• **Assignment**
Repeat the records exactly as given. Do not include the pictures.

[Excerpts from a dataset]
=== Begin Enclosure ===
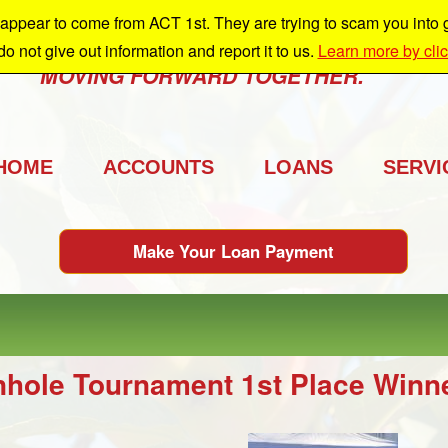
ppear to come from ACT 1st. They are trying to scam you into giv
e're growing and we're taking you with us.
 do not give out information and report it to us.
Learn more by cli
MOVING FORWARD TOGETHER.
HOME
ACCOUNTS
LOANS
SERVI
Make Your Loan Payment
nhole Tournament 1st Place Winn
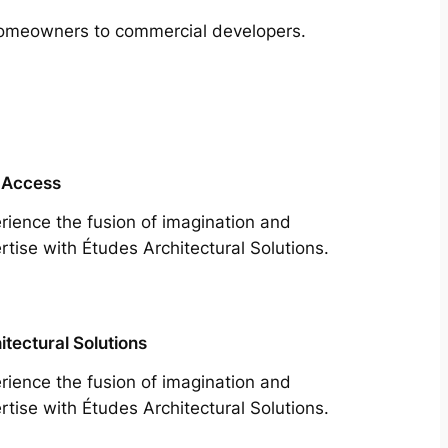
m homeowners to commercial developers.
 Access
rience the fusion of imagination and
rtise with Études Architectural Solutions.
itectural Solutions
rience the fusion of imagination and
rtise with Études Architectural Solutions.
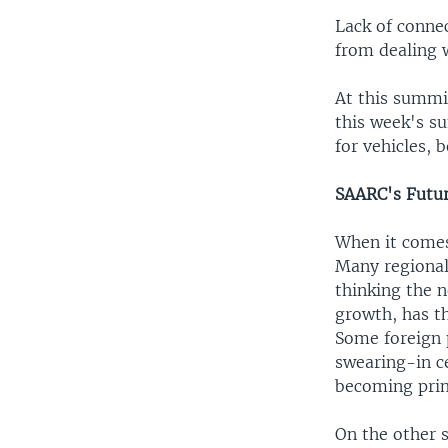
Lack of connec
from dealing 
At this summit
this week's s
for vehicles, 
SAARC's Futu
When it comes 
Many regional 
thinking the 
growth, has t
Some foreign p
swearing-in c
becoming prim
On the other s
=== End Enclosure ===
• **Problem solution**
ppear to come from ACT 1st. They are trying to scam you into giv
e're growing and we're taking you with us.
 do not give out information and report it to us.
Learn more by cli
MOVING FORWARD TOGETHER.
HOME
ACCOUNTS
LOANS
SERVI
Make Your Loan Payment
nhole Tournament 1st Place Winn
m homeowners to commercial developers.
 Access
rience the fusion of imagination and
rtise with Études Architectural Solutions.
itectural Solutions
rience the fusion of imagination and
rtise with Études Architectural Solutions.
Lack of connec
from dealing 
At this summit
this week's s
for vehicles, 
SAARC's Futu
When it comes 
Many regional 
thinking the 
growth, has t
Some foreign p
swearing-in c
becoming prim
On the other s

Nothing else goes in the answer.